Soundtracking Lets You Measure Your Life In Songs

This post is part of a new series from HuffPostTech, Socialized, that will profile a different social startup--from apps to services to websites--every day. Want to be featured on the site? Email us about your startup, which should have a social media component and be less than two years old, at socialized@huffingtonpost.com.

While the likelihood is slim that you'll hire a small band to follow you from place to place striking up a tune at each important moment, your ability to add context to your life through music has gotten a lot easier with Soundtracking, a new app that lets you share moments using the songs that score them.

What it is: Soundtracking is an app that lets a user send to her followers the songs she's listening to, along with her location, an image, and a comment..

"What we wanted to do was create something that would allow you to make the soundtrack to your life," said founder Steve Jang.

How it works: Soundtracking, much like Twitter, is both innately social and intensely personal.
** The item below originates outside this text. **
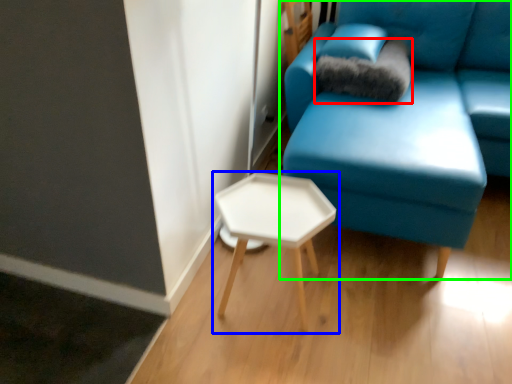 Question: Which object is the farthest from pillow (highlighted by a red box)? Choose among these: table (highlighted by a blue box) or studio couch (highlighted by a green box).

Choices:
 (A) table
 (B) studio couch

Answer: (A)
Users can sign up for the app and connect their Twitter, Foursquare and Facebook accounts to see what fellow friends are already using the app.

Once they're signed in on their iPhone, users can either search for songs in Soundtracking's database, take a song already on their phone, or use Soundtracking's song identification feature to figure out what's playing. From there, they can send out the song with the album cover or a photo they take, a short comment, and the location they're sending it from.

"Emotion and image and song and caption come together to create this musical postcard," said Jang. "It gives you that full context as much as possible, using things that are pretty easy to do now with smartphones."

Users can listen to the songs they see in their feed, and download the songs from iTunes if they so choose. They can also choose to "like" or "love" different posts.

Soundtracking lets users tag location either by specific venue, or by neighborhoods. The neighborhood feature is new and may, in the future, soon track musical tastes across certain areas.

"There's a music personality to neighborhoods," said Jang.

Why you'd use it: A song comes on the radio, and suddenly, you are back in that summer five years ago, when you used to sit on the stoop sweating, holding ice to your brow, watching kids dance in the loose fire hydrants' spray while Celine Dion piped from a boombox on a neighbor's balcony.

Okay, maybe not. But it is true that certain songs can instantly pull up memories from the times they originated, and that there are moments in your present life that seem almost fatefully enhanced by whatever music it is that plays in the background.

Though Soundtracking has the more practical function of letting you share music you like with friends, it has an even more seductive ability to let you record your personal history as marked by music.

"There are feelings that are difficult to express in words for a lot of people," said Jang. "If a picture is worth a thousand words, what is a song and a story?"